INFORMATION GIVEN Block Start

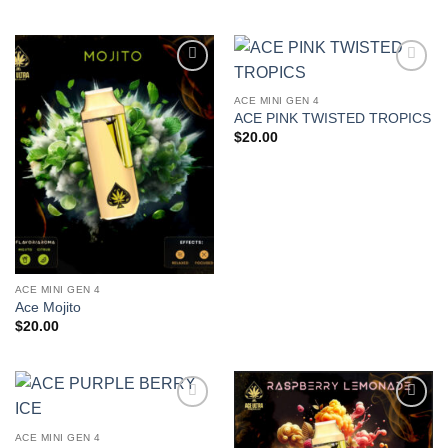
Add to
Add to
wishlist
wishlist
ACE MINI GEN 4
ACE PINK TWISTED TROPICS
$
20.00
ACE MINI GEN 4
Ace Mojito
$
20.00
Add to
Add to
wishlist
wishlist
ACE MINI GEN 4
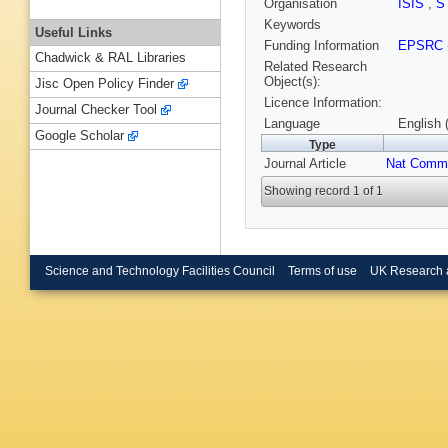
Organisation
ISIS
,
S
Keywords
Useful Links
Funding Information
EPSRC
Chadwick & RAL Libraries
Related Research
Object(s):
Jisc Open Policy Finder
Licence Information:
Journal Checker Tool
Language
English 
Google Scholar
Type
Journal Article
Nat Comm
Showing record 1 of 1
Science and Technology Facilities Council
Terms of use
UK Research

INFORMATION GIVEN Block End
INFORMATION GIVEN Block Start

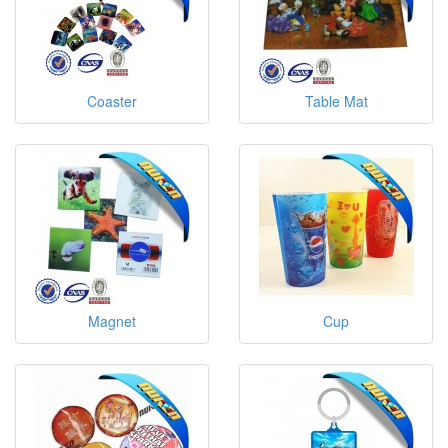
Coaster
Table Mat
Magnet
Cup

INFORMATION GIVEN Block End

Extract from the records above the lines from the one containing "Journal Article" to the one containing "UK Research", both lines included, exactly as they appear and with nothing else.

Journal Article
Nat Comm
Showing record 1 of 1
Science and Technology Facilities Council
Terms of use
UK Research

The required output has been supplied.